Data to process below:

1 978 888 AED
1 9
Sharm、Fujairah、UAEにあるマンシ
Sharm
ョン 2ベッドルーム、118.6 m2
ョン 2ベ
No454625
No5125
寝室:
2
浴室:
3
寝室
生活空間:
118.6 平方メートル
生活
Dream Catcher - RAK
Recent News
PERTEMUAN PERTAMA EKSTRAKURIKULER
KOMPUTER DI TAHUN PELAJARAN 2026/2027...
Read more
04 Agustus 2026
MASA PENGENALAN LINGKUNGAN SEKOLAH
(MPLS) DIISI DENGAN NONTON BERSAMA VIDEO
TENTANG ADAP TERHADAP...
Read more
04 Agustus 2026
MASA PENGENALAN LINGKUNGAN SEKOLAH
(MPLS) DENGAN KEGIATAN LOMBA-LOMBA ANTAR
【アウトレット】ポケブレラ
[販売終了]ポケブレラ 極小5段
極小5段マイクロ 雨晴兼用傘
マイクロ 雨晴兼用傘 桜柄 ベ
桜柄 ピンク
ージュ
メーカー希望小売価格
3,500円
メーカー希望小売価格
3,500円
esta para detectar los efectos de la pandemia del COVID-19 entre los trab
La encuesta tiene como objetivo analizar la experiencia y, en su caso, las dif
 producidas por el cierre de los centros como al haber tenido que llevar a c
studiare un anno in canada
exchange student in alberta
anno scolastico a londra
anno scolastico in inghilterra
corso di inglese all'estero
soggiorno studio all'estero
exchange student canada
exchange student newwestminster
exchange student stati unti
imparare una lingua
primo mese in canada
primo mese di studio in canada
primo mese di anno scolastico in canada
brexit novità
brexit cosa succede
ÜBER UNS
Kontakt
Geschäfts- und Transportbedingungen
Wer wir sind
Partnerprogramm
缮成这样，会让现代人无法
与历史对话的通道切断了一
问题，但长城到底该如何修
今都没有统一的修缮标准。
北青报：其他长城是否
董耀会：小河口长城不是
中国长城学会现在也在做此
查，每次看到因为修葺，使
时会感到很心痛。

End of Data to process.

Instructions for the task
Set down only the line containing "primo mese di anno scolastico in canada" and the lines after it through the end, exactly as they appear above.

Finished task
primo mese di anno scolastico in canada
brexit novità
brexit cosa succede
ÜBER UNS
Kontakt
Geschäfts- und Transportbedingungen
Wer wir sind
Partnerprogramm
缮成这样，会让现代人无法
与历史对话的通道切断了一
问题，但长城到底该如何修
今都没有统一的修缮标准。
北青报：其他长城是否
董耀会：小河口长城不是
中国长城学会现在也在做此
查，每次看到因为修葺，使
时会感到很心痛。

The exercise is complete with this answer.